Sehingga penentuan anggaran kementerian juga harus persetujuan DPR dan pemerintah. Bukan main asal ambil 1 persen laba BUMN.
Politikus PDI Perjuangan ini lebih lanjut mengatakan, negara bisa mendapatkan uang dari berbagai sumber. Baik itu deviden BUMN, pajak dan sebagainya.
Namun, semua uang itu tidak sertamerta bisa dicomot begitu saja, karena penggunaanya akan diatur melalui APBN yang dibuat bersama oleh DPR dan pemerintah.
Kemudian menjadi undang-undang dan berikutnya DPR diberi kewenangan untuk mengawasi penggunaan anggaran itu.
“Mekanisme ini tidak bisa dilanggar, walaupun deviden BUMN berjuta juta kali lipat dari APBN,” ucapnya.
Adian juga menyebut, pernyataan Erick di sisi lain menunjukan benar-benar tidak memahami apa itu APBN yang diatur dalam konstitusi.
“Tidak mengerti tentang tata kelola negara dan BUMN sebagai badan usaha milik negara, bukan negara milik badan usaha.

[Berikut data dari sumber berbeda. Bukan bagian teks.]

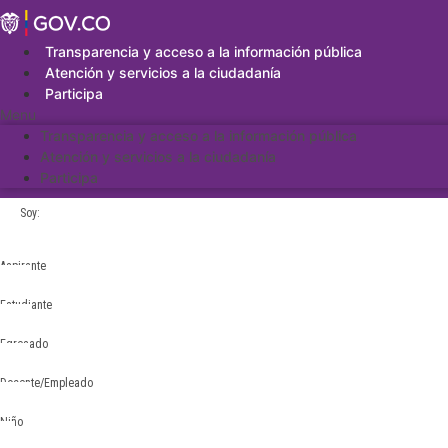
Saltar
al
contenido
Transparencia y acceso a la información pública
Atención y servicios a la ciudadanía
Participa
Menu
Transparencia y acceso a la información pública
Atención y servicios a la ciudadanía
Participa
Soy:
Aspirante
Estudiante
Egresado
Docente/Empleado
Niño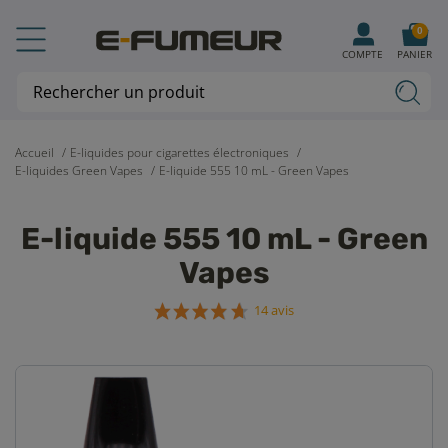
0
COMPTE
PANIER
Accueil
E-liquides pour cigarettes électroniques
E-liquides Green Vapes
E-liquide 555 10 mL - Green Vapes
E-liquide 555 10 mL - Green
Vapes
14 avis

Saya tidak tahu apa maksud dari Pernyataan Erick Thohir, apakah pernyataan yang lahir dari ketidakmengertian atau dari kesombongan sebagai menteri yang mengelola asset terbesar,” katanya.

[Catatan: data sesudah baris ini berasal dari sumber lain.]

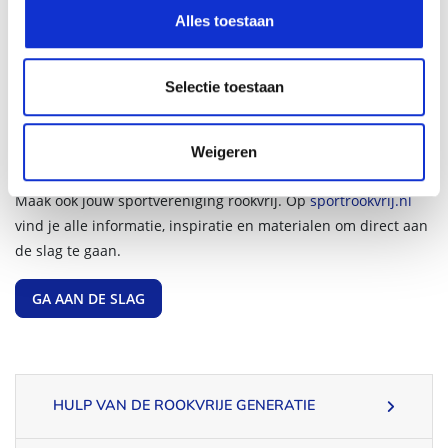
Alles toestaan
Twee derde van de Nederlanders ervaart een rookvrije locatie
als gastvrij. Met een rookvrij sportterrein draag je bij aan een
gezonde en prettige omgeving, waarin iedereen met meer
Selectie toestaan
plezier kan sporten en verblijven. Bovendien geef je als
sportvereniging het goede voorbeeld en lever je een
Weigeren
waardevolle bijdrage aan een Rookvrije Generatie.
Maak ook jouw sportvereniging rookvrij. Op
sportrookvrij.nl
vind je alle informatie, inspiratie en materialen om direct aan
de slag te gaan.
GA AAN DE SLAG
HULP VAN DE ROOKVRIJE GENERATIE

Meski demikian, Adian berharap Erick Thohir tidak berniat meniadakan atau mengerdilkan peran DPR dan presiden dalam menyusun anggaran kementriannya.
“Pernyataan kedua di menit ke 34 detik ke 30, membuat saya cukup terganggu ketika Erick Thohir mengatakan presiden juga titip Komisaris,” ucap Adian.
Salah satu pentolan aktivis’98 ini berharap maksud dari pernyataan Erick bukanlah presiden menitip, tetapi memerintahkan untuk menempatkan.
Karena, makna kata Menitip dan memerintahkan adalah dua hal yang sangat berbeda. Menurutnya, kata menitip menempatkan presiden sebagai pemohon dan Erick Thohir sebagai penentu.
“Melalui pernyataannya itu Erick Thohir menempatkan dirinya seolah berada di atas presiden atau dengan kata lain, presiden yang menjadi pembantu dan Erick yang menjadi presiden,” katanya.
Adian kembali menyatakan, tidak tidak mengerti mengapa ucapan yang memutarbalik posisi menteri dan presiden bisa diucapkan oleh Erick. Ia kembali mempertanyakan maksud dan tujuan dari pernyataan tersebut.
“Apakah ucapan itu ekspresi spontan dari imajinasi terpendam untuk menjadi capres 2024 atau tidak, saya juga tidak mengerti. Saya berharap telinga saya salah mendengar atau nalar saya salah memaknai apa yang saya dengar,” tuturnya.
Jika kedua pernyataan yang saya dengar tidak salah, kata Adian kemudian, dan alur nalarnya juga tidak salah, maka boleh jadi kedua pernyataan itu merendahkan dua lembaga negara yaitu DPR dan presiden.
Ia lantas menyarankan Erick Thohir sebagai menteri BUMN perlu segera meluruskan atau meralat atau melengkapi pernyataannya.
Apalagi pernyataannya ditonton banyak orang. Langkah meminta maaf atau meralat penting, agar tidak ada salah persepsi terkait pernyataan tersebut.
“Tetapi, jika Erick Thohir merasa yakin pernyataannya sudah sesuai konstitusi dan mekanisme ketatanegaraan, maka mungkin ini bisa menjadi diskusi menarik dengan para pakar tata negara, konstitusi, termasuk dengan para legislator,” pungkas Adian. (jpnn/fajar)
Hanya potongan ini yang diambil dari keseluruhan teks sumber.